╭──
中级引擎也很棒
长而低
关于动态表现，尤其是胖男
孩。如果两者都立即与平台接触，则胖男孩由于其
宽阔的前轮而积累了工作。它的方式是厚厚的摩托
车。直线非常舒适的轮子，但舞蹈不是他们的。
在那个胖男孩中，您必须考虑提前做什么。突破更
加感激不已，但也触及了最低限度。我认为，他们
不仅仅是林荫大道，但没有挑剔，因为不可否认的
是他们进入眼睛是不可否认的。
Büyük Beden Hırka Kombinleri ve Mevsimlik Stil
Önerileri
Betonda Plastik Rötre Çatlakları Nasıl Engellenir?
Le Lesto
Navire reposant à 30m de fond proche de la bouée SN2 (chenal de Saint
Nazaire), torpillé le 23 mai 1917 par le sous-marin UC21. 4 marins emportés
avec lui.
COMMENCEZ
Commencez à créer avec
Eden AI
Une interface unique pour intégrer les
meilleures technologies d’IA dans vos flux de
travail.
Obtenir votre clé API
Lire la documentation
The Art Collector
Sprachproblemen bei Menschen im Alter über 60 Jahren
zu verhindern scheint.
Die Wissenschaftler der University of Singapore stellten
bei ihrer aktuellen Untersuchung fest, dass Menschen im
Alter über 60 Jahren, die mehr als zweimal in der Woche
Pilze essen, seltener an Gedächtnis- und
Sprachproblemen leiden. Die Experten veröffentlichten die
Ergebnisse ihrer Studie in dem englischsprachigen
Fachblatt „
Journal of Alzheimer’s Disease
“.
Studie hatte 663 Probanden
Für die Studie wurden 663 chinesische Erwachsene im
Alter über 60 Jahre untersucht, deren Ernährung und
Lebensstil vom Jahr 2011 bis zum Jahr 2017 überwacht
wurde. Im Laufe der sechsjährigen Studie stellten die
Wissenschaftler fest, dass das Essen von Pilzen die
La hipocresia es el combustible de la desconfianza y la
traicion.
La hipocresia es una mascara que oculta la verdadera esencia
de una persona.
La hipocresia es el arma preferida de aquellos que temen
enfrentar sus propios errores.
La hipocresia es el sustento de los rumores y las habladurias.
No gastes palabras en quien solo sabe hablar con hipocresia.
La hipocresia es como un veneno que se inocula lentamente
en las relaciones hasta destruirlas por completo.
╰──
*WHAT IS REQUIRED*
Select every line of the material above holding the word "ihrer" and copy it.

*WORKED SOLUTION*
bei ihrer aktuellen Untersuchung fest, dass Menschen im
Ergebnisse ihrer Studie in dem englischsprachigen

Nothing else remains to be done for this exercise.